I had planned on combining this and my Montana hunt into one thread, but it got pretty stretched out and I didn't want to cut this story short. My goal every deer season is to try and kill a mature buck off our lease in the mountains of Cumberland Co. It 's a 6,000-acre lease of clear-cuts, high wall bluffs, steep hillsides and ivy slicks. There isn't a lot of deer up there, but when you do see a buck most of the time he's a dandy. It's a special place to me always has been and always will be! More times than not you get humbled up there but I enjoy the challenge, and I am most proud of those bucks!
August 5, 2017 was the first time I knew about this deer I had two velvet pictures of him over a salt lick on a big long point. I didn't worry about him much though because of range shift and I had a big 8 that was showing up on all my cameras that I killed later that year. After that I wanted to try and find this buck, I studied on-x maps and spread some cameras out way across the mountain where I had never hunted. The last camera I hung which was the farthest from the original two pictures had one more picture of him on December 10, 2017 that was it, I still knew very little to nothing about him.
Early July I made a new salt lick where the last picture of him was, put a 32gb card in the camera and didn't go back until the first of October. Luckily he was there with another big buck basically every day until he shed his velvet and he vanished. Not another velvet picture or hard horn picture of him.

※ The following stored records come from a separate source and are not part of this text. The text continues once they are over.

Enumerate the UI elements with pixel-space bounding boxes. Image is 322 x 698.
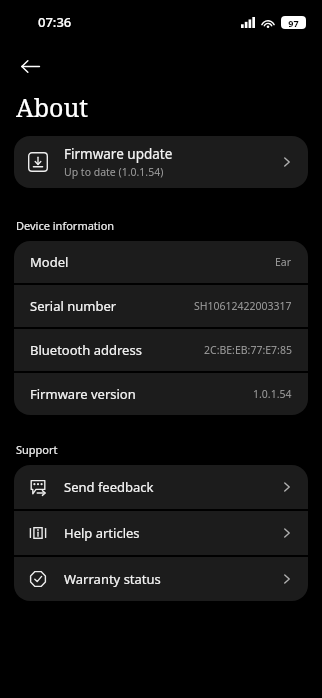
staticText: Help articles: [64, 524, 280, 542]
button[interactable]: Bluetooth address: [14, 329, 308, 371]
staticText: SH10612422003317: [194, 299, 292, 313]
staticText: Send feedback: [64, 478, 280, 496]
staticText: Bluetooth address: [30, 341, 204, 359]
button[interactable]: Model: [14, 241, 308, 283]
button[interactable]: Send feedback: [14, 465, 308, 509]
button[interactable]: Serial number: [14, 285, 308, 327]
staticText: Serial number: [30, 297, 194, 315]
staticText: Up to date (1.0.1.54): [64, 165, 164, 179]
staticText: Firmware update: [64, 145, 173, 163]
staticText: Ear: [275, 255, 292, 269]
staticText: 07:36: [38, 13, 72, 31]
staticText: 1.0.1.54: [253, 387, 292, 401]
staticText: Firmware version: [30, 385, 253, 403]
button[interactable]: Firmware version: [14, 373, 308, 415]
staticText: 97: [288, 17, 299, 29]
staticText: Warranty status: [64, 570, 280, 588]
staticText: Support: [16, 442, 58, 457]
button[interactable]: Back: [8, 44, 52, 88]
staticText: Model: [30, 253, 275, 271]
button[interactable]: Warranty status: [14, 557, 308, 601]
button[interactable]: Help articles: [14, 511, 308, 555]
button[interactable]: Firmware update: [14, 136, 308, 188]
staticText: About: [16, 90, 89, 124]
staticText: 2C:BE:EB:77:E7:85: [204, 343, 292, 357]
staticText: Device information: [16, 218, 115, 233]
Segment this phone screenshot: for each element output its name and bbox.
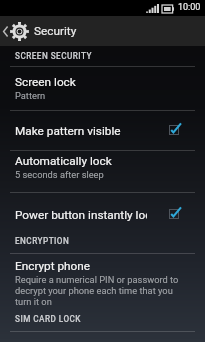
staticText: Require a numerical PIN or password to d… <box>15 274 182 307</box>
other: Checked <box>168 209 182 218</box>
staticText: Security <box>34 24 77 38</box>
staticText: Make pattern visible <box>15 124 147 138</box>
staticText: Power button instantly locks <box>15 208 147 222</box>
button[interactable]: Power button instantly locks <box>0 193 205 236</box>
staticText: SCREEN SECURITY <box>15 51 92 61</box>
staticText: Pattern <box>15 90 46 101</box>
staticText: Automatically lock <box>15 154 112 168</box>
button[interactable]: Navigate up, Security <box>0 16 205 46</box>
staticText: SIM CARD LOCK <box>15 314 81 324</box>
staticText: ENCRYPTION <box>15 236 70 246</box>
button[interactable]: Make pattern visible <box>0 111 205 151</box>
other: Checked <box>168 125 182 134</box>
button[interactable]: Automatically lock <box>0 151 205 193</box>
button[interactable]: Encrypt phone <box>0 254 205 312</box>
staticText: 5 seconds after sleep <box>15 169 104 180</box>
staticText: 10:00 <box>178 2 201 13</box>
staticText: Screen lock <box>15 75 76 89</box>
button[interactable]: Screen lock <box>0 67 205 111</box>
staticText: Encrypt phone <box>15 259 91 273</box>
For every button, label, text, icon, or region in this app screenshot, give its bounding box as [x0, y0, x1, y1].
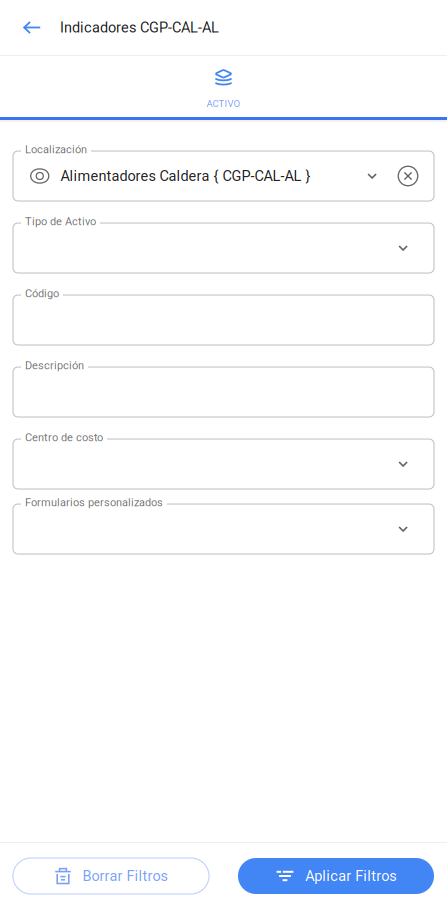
button[interactable]: Back: [0, 0, 41, 55]
staticText: Descripción: [25, 359, 84, 372]
button[interactable]: Aplicar Filtros: [238, 858, 434, 894]
staticText: Código: [25, 287, 59, 300]
staticText: Borrar Filtros: [83, 868, 168, 884]
staticText: Alimentadores Caldera { CGP-CAL-AL }: [60, 168, 310, 184]
staticText: Formularios personalizados: [25, 496, 163, 509]
button[interactable]: ACTIVO: [0, 56, 447, 117]
staticText: Aplicar Filtros: [305, 868, 396, 884]
staticText: Centro de costo: [25, 431, 103, 444]
staticText: Localización: [25, 143, 87, 156]
staticText: Tipo de Activo: [25, 215, 96, 228]
staticText: ACTIVO: [206, 98, 240, 109]
staticText: Indicadores CGP-CAL-AL: [60, 19, 219, 36]
button[interactable]: Borrar Filtros: [13, 858, 209, 894]
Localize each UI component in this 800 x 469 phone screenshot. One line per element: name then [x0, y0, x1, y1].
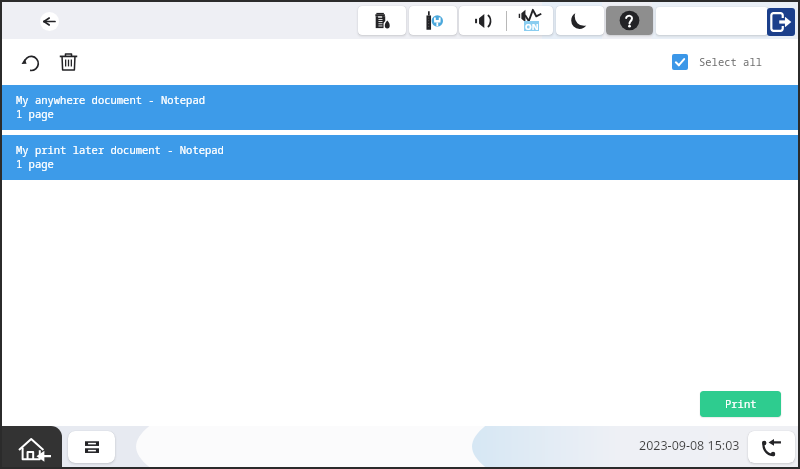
button[interactable]: Jobs	[68, 431, 115, 463]
button[interactable]: Print	[700, 391, 781, 417]
staticText: 1 page	[16, 107, 54, 121]
button[interactable]: Log out	[767, 8, 795, 36]
staticText: Print	[725, 397, 757, 411]
button[interactable]: Sound on	[506, 6, 553, 35]
button[interactable]: Back	[40, 12, 59, 31]
staticText: 2023-09-08 15:03	[639, 437, 740, 454]
button[interactable]: Undo	[16, 48, 44, 76]
button[interactable]: Help	[606, 6, 653, 35]
staticText: Select all	[699, 55, 762, 69]
button[interactable]: Night mode	[556, 6, 604, 35]
button[interactable]: Home	[2, 426, 62, 467]
button[interactable]: Volume	[459, 6, 506, 35]
button[interactable]: Toner	[358, 6, 406, 35]
staticText: My anywhere document - Notepad	[16, 93, 205, 107]
button[interactable]: Delete	[54, 48, 82, 76]
button[interactable]: Select all	[668, 50, 766, 74]
staticText: 1 page	[16, 157, 54, 171]
staticText: ON	[525, 21, 539, 31]
staticText: My print later document - Notepad	[16, 143, 224, 157]
button[interactable]: My anywhere document - Notepad	[2, 85, 798, 130]
button[interactable]: Power status	[409, 6, 457, 35]
button[interactable]: Call	[748, 431, 795, 463]
button[interactable]: My print later document - Notepad	[2, 135, 798, 180]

November 16, 2018 the last day of muzzleloader season. I went to my favorite stand that has always produced a good buck in years past an old clear-cut with a gap in a high wall bluff line. I don't go in there until November. This particular morning there was a heavy freezing fog along with a frost. The top of the clear-cut was snow white. Shortly after daylight a big bear come around the bluff line and disappeared into the thicket. At 8:45am everything was thawing out and dripping off the tree limbs. When I caught some movement way out in the clear-cut in a small patch that the sun had not melted the frost. I glassed it, and all I could see was a deer's back for the longest time, I knew it was a buck he looked like a world champion rabbit dog working that thicket out, but I had no idea what he was until he stopped and raised his head up about 125yds away. Panic set in and I just keep repeating over and over squeeze the trigger and I did at 85yds he collapsed!! I had no idea it was the buck I had tried to find the last two years until I walked up to him. According to on-x it was 1.2 miles from where he summered at to where I pulled the trigger on him. My dad and me spent the rest of the day getting him out of there. He is my biggest buck the good lord just put him and me at the right place and right time. 2018 will be a hard season to top and I thank god for that and pray for just as many memories, laughs, sunrises and blessings in this up coming year!!!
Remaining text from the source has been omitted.